Powód Towarzystwo (...) S.A. w W. wniósł w postępowaniu nakazowym o zasądzenie od pozwanego D. B. kwoty 3.838,29 zł wraz z odsetkami ustawowymi od dnia 18 stycznia 2014 r. do dnia zapłaty i kosztami procesu według norm przepisanych.

Na uzasadnienie żądania wskazał, że w dniu 28 października 2013 r. pojazd pozwanego marki N. o nr rej. (...), stoczył się ze wzniesienia i najechał na zaparkowany pojazd marki H. o nr rej. (...), który następnie uderzył w pojazd marki M. o nr rej. (...). Pozwany zbiegł z miejsca zdarzenia. W wyniku zdarzenia uszkodzeniu uległy wymienione pojazdy, a ich właściciele wystąpili o likwidację szkody z polisy OC sprawcy, który był ubezpieczony w (...) S.A., którego powód jest następcą prawnym.
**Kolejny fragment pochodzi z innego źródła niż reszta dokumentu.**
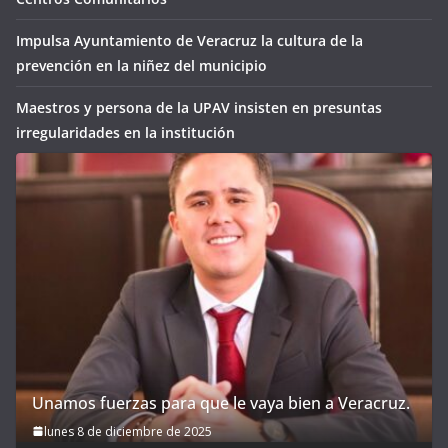
Impulsa Ayuntamiento de Veracruz la cultura de la
prevención en la niñez del municipio
Maestros y persona de la UPAV insisten en presuntas
irregularidades en la institución
Unamos fuerzas para que le vaya bien a Veracruz.
lunes 8 de diciembre de 2025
Do po łączenie (...) S.A. z (...) Asekuracja doszło w dniu 28 grudnia 2012 r. przez przejęcie przez powoda (...) S.A. i wstąpienie we wszystkie prawa i obowiązki spółki przejmowanej. Powód wskazał jako podstawę regresu art. 43 pkt 4 ustawy o ubezpieczeniach obowiązkowych, (...) i Polskim Biurze Ubezpieczycieli Komunikacyjnych, w związku ze zbiegnięciem pozwanego z miejsca zdarzenia. Datę żądania odsetek powód oparł na przepisie art. 455 k.c. po wezwaniu, którego termin upłynął w dniu 17 stycznia 2014 r.

W dniu 06.05.2014 r. Sąd Rejonowy w Dzierżoniowie pod sygn. akt I Nc 379/14, wydał nakaz zapłaty w postępowaniu upominawczym, który na skutek wniesienia przez pozwanego sprzeciwu utracił moc.

Pozwany w sprzeciwie od nakazu zapłaty nie zaprzeczył okolicznościom faktycznym pozwu, a jedynie zakwestionował ocenę jego oddalenia się i wskazał, że gdy wrócił do zaparkowanego auta i zauważył, że stoczyło się ono na dwa inne samochody, to przestraszony, pod wpływem szoku odjechał z miejsca kolizji, jednak wrócił na miejsce zdarzenia dobrowolnie i przyjął mandat karny od funkcjonariuszy Policji, co świadczy, że nie uciekł z miejsca zdarzenia lecz odjechał przeparkować pojazd w bezpieczne miejsce.

Na rozprawie w dniu 11 grudnia 2014 r. pełnomocnik pozwanego przyznał okoliczności faktyczne wskazane w pozwie, obejmujące wysokość kosztów naprawy uszkodzonych pojazdów.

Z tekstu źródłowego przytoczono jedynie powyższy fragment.